NOTES TO CONDENSED CONSOLIDATED FINANCIAL STATEMENTS (UNAUDITED)
(AMOUNTS IN THOUSANDS EXCEPT PER SHARE AMOUNTS)
--------------------------------------------------------------------------------
5. OPERATING SEGMENTS
<TABLE>
<CAPTION>
Domestic International Consolidated
------------ ------------- ------------
<S> <C> <C> <C>
12 WEEKS ENDED APRIL 15, 2000
Sales of services and license fees $ 126,312 $ 23,045 $ 149,357
Operating income from continuing operations $ 2,954 $ 614 $ 3,568
12 WEEKS ENDED APRIL 17, 1999
Sales of services and license fees $ 123,325 $ 19,324 $ 142,649
Operating income from continuing operations $ 4,987 $ 200 $ 5,187
24 WEEKS ENDED APRIL 15, 2000
Sales of services and license fees $ 250,516 $ 46,304 $ 296,820
Operating income from continuing operations $ 6,989 $ 733 $ 7,722
24 WEEKS ENDED APRIL 17, 1999
Sales of services and license fees $ 240,978 $ 38,754 $ 279,732
Operating income from continuing operations $ 9,086 $ 484 $ 9,570
</TABLE>
6. STOCKHOLDERS' EQUITY
In July 1998 the Company acquired substantially all of the assets of The
Personnel Connection, Inc.
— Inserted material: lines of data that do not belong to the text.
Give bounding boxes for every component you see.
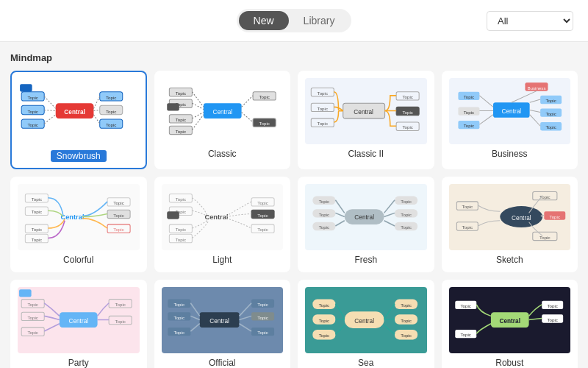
card-label-wrap-robust: Robust [449, 358, 571, 368]
svg-text:Topic: Topic [462, 205, 472, 210]
card-label-light: Light [162, 255, 284, 265]
tab-new[interactable]: New [239, 11, 289, 30]
svg-text:Topic: Topic [319, 212, 329, 217]
card-preview-sketch: Central Topic Topic Topic Topic Topic [449, 184, 571, 250]
tab-group: New Library [237, 9, 352, 32]
svg-text:Central: Central [499, 318, 520, 325]
svg-text:Topic: Topic [402, 125, 412, 130]
template-card-sketch[interactable]: Central Topic Topic Topic Topic Topic Sk… [442, 177, 578, 272]
template-card-classic2[interactable]: Central Topic Topic Topic Topic Topic To… [298, 71, 434, 169]
svg-text:Topic: Topic [402, 94, 412, 99]
svg-text:Topic: Topic [545, 125, 556, 130]
svg-text:Topic: Topic [27, 315, 37, 320]
content-area: Mindmap Central Topic Topic Topic Topic … [0, 42, 588, 368]
svg-text:Topic: Topic [175, 117, 185, 122]
svg-text:Topic: Topic [257, 227, 268, 233]
template-card-colorful[interactable]: Central Topic Topic Topic Topic Topic To… [10, 177, 147, 272]
svg-text:Topic: Topic [175, 129, 185, 134]
template-card-business[interactable]: Central Business Topic Topic Topic Topic… [442, 71, 578, 169]
svg-text:Topic: Topic [173, 330, 184, 336]
svg-text:Topic: Topic [257, 200, 268, 205]
card-preview-light: Central Topic Topic Topic Topic Topic To… [162, 184, 284, 250]
svg-text:Topic: Topic [175, 227, 185, 233]
svg-text:Topic: Topic [462, 225, 472, 230]
svg-text:Topic: Topic [106, 123, 116, 128]
svg-text:Central: Central [354, 318, 374, 325]
svg-text:Topic: Topic [257, 213, 268, 218]
svg-line-78 [511, 91, 536, 103]
card-label-snowbrush: Snowbrush [51, 150, 107, 162]
card-label-classic: Classic [162, 149, 284, 159]
card-label-wrap-official: Official [162, 358, 284, 368]
svg-text:Topic: Topic [318, 106, 328, 111]
svg-line-171 [190, 324, 199, 331]
svg-line-126 [335, 221, 344, 226]
svg-text:Topic: Topic [106, 109, 116, 114]
card-label-wrap-fresh: Fresh [305, 255, 427, 265]
svg-text:Topic: Topic [259, 121, 269, 127]
svg-line-19 [93, 110, 99, 111]
svg-text:Business: Business [527, 85, 545, 91]
svg-text:Topic: Topic [27, 123, 37, 128]
svg-text:Topic: Topic [549, 214, 559, 219]
svg-line-124 [335, 200, 344, 213]
svg-text:Topic: Topic [463, 110, 473, 115]
template-card-light[interactable]: Central Topic Topic Topic Topic Topic To… [154, 177, 291, 272]
svg-text:Topic: Topic [32, 197, 42, 202]
svg-text:Central: Central [354, 214, 374, 221]
svg-text:Topic: Topic [173, 302, 184, 307]
svg-text:Topic: Topic [401, 318, 411, 323]
template-card-fresh[interactable]: Central Topic Topic Topic Topic Topic To… [298, 177, 434, 272]
svg-line-41 [241, 113, 253, 122]
svg-text:Topic: Topic [27, 95, 37, 100]
svg-text:Topic: Topic [113, 200, 123, 205]
svg-rect-14 [20, 85, 32, 92]
filter-select[interactable]: All Mindmap Flowchart Org Chart [487, 11, 573, 31]
card-label-sketch: Sketch [449, 255, 571, 265]
svg-text:Topic: Topic [175, 237, 185, 242]
svg-text:Topic: Topic [401, 225, 411, 230]
svg-text:Topic: Topic [113, 227, 123, 233]
svg-rect-35 [167, 104, 179, 111]
svg-text:Topic: Topic [401, 302, 411, 308]
svg-line-20 [93, 115, 99, 124]
svg-text:Topic: Topic [32, 237, 42, 242]
svg-line-17 [44, 115, 56, 124]
svg-line-40 [241, 96, 253, 107]
svg-text:Topic: Topic [547, 317, 557, 322]
svg-text:Topic: Topic [319, 302, 329, 308]
svg-line-173 [239, 316, 251, 320]
svg-line-16 [44, 110, 56, 111]
svg-text:Topic: Topic [27, 109, 37, 114]
card-label-wrap-sketch: Sketch [449, 255, 571, 265]
template-card-official[interactable]: Central Topic Topic Topic Topic Topic To… [154, 280, 291, 368]
svg-text:Central: Central [354, 109, 373, 116]
svg-text:Central: Central [64, 109, 85, 116]
svg-text:Topic: Topic [319, 199, 329, 204]
svg-text:Central: Central [511, 215, 531, 222]
card-preview-colorful: Central Topic Topic Topic Topic Topic To… [18, 184, 140, 250]
template-card-robust[interactable]: Central Topic Topic Topic Topic Robust [442, 280, 578, 368]
svg-text:Topic: Topic [175, 91, 185, 96]
svg-rect-109 [167, 212, 179, 219]
card-label-robust: Robust [449, 358, 571, 368]
template-card-snowbrush[interactable]: Central Topic Topic Topic Topic Topic To… [10, 71, 147, 169]
card-label-sea: Sea [305, 358, 427, 368]
svg-line-76 [529, 110, 539, 113]
card-preview-sea: Central Topic Topic Topic Topic Topic To… [305, 287, 427, 353]
template-card-party[interactable]: Central Topic Topic Topic Topic Topic Pa… [10, 280, 147, 368]
template-card-classic[interactable]: Central Topic Topic Topic Topic Topic To… [154, 71, 291, 169]
tab-library[interactable]: Library [289, 11, 350, 30]
section-title: Mindmap [10, 52, 578, 63]
svg-text:Topic: Topic [257, 315, 268, 320]
card-preview-official: Central Topic Topic Topic Topic Topic To… [162, 287, 284, 353]
svg-line-169 [190, 303, 199, 316]
svg-text:Topic: Topic [319, 318, 329, 323]
svg-text:Topic: Topic [27, 302, 37, 307]
svg-text:Topic: Topic [463, 94, 473, 99]
card-preview-fresh: Central Topic Topic Topic Topic Topic To… [305, 184, 427, 250]
svg-text:Topic: Topic [175, 197, 185, 202]
svg-text:Central: Central [212, 109, 232, 116]
svg-text:Central: Central [501, 108, 521, 115]
template-card-sea[interactable]: Central Topic Topic Topic Topic Topic To… [298, 280, 434, 368]
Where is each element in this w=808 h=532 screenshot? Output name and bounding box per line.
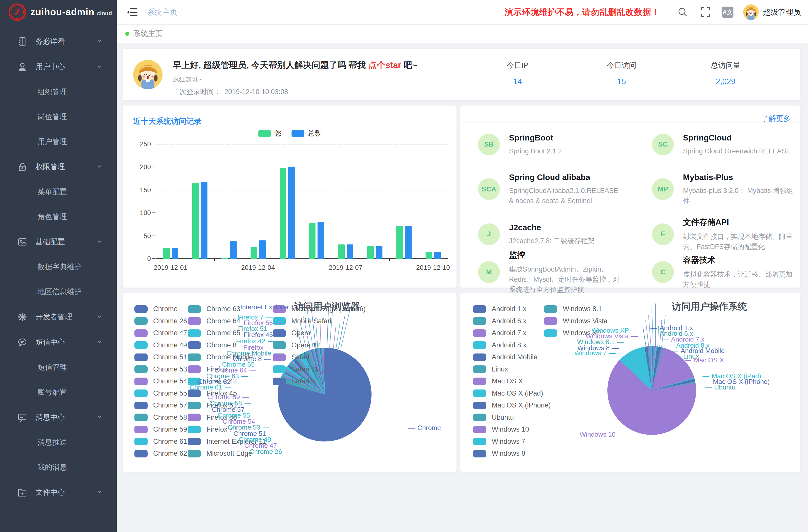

Consideration for the acquisition consisted of
cash and common stock, with a contingent obligation to issue up to an
additional 100 shares of common stock dependent on the fair market value of
the Company's stock subsequent to the acquisition. On January 27, 2000 the
Company paid the selling parties $800 in lieu of issuing additional shares,
with an offsetting reduction in additional paid-in-capital.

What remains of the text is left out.